TASK STATEMENT ::
Every record below should be printed again exactly, with its pictures removed.

*** THE INPUT

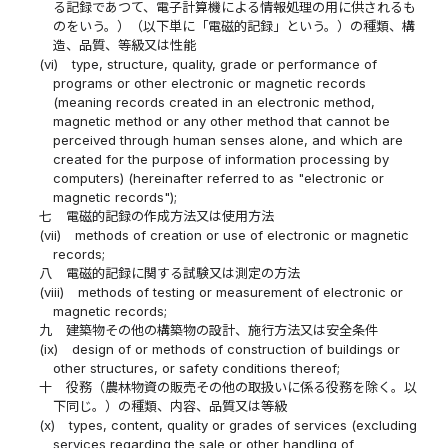
る記録であつて、電子計算機による情報処理の用に供されるも
のをいう。）（以下単に「電磁的記録」という。）の種類、構
造、品質、等級又は性能
(vi)
type, structure, quality, grade or performance of
programs or other electronic or magnetic records
(meaning records created in an electronic method,
magnetic method or any other method that cannot be
perceived through human senses alone, and which are
created for the purpose of information processing by
computers) (hereinafter referred to as "electronic or
magnetic records");
七
電磁的記録の作成方法又は使用方法
(vii)
methods of creation or use of electronic or magnetic
records;
八
電磁的記録に関する試験又は測定の方法
(viii)
methods of testing or measurement of electronic or
magnetic records;
九
建築物その他の構築物の設計、施行方法又は安全条件
(ix)
design of or methods of construction of buildings or
other structures, or safety conditions thereof;
十
役務（農林物資の販売その他の取扱いに係る役務を除く。以
下同じ。）の種類、内容、品質又は等級
(x)
types, content, quality or grades of services (excluding
services regarding the sale or other handling of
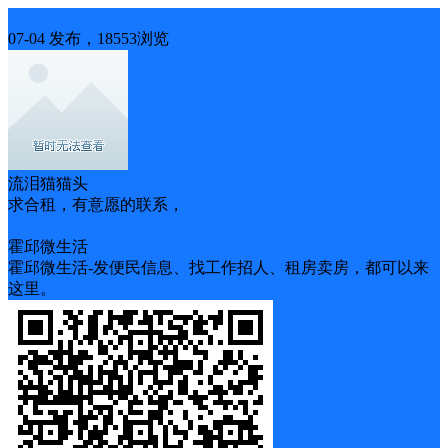
求租
07-04 发布，18553浏览
流泪猫猫头
求合租，有意愿的联系，
拎包入驻
霍邱微生活
霍邱微生活-发便民信息、找工作招人、租房卖房，都可以来
这里。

******

EXERCISE SOLUTION ::
る記録であつて、電子計算機による情報処理の用に供されるも
のをいう。）（以下単に「電磁的記録」という。）の種類、構
造、品質、等級又は性能
(vi)
type, structure, quality, grade or performance of
programs or other electronic or magnetic records
(meaning records created in an electronic method,
magnetic method or any other method that cannot be
perceived through human senses alone, and which are
created for the purpose of information processing by
computers) (hereinafter referred to as "electronic or
magnetic records");
七
電磁的記録の作成方法又は使用方法
(vii)
methods of creation or use of electronic or magnetic
records;
八
電磁的記録に関する試験又は測定の方法
(viii)
methods of testing or measurement of electronic or
magnetic records;
九
建築物その他の構築物の設計、施行方法又は安全条件
(ix)
design of or methods of construction of buildings or
other structures, or safety conditions thereof;
十
役務（農林物資の販売その他の取扱いに係る役務を除く。以
下同じ。）の種類、内容、品質又は等級
(x)
types, content, quality or grades of services (excluding
services regarding the sale or other handling of
求租
07-04 发布，18553浏览
流泪猫猫头
求合租，有意愿的联系，
拎包入驻
霍邱微生活
霍邱微生活-发便民信息、找工作招人、租房卖房，都可以来
这里。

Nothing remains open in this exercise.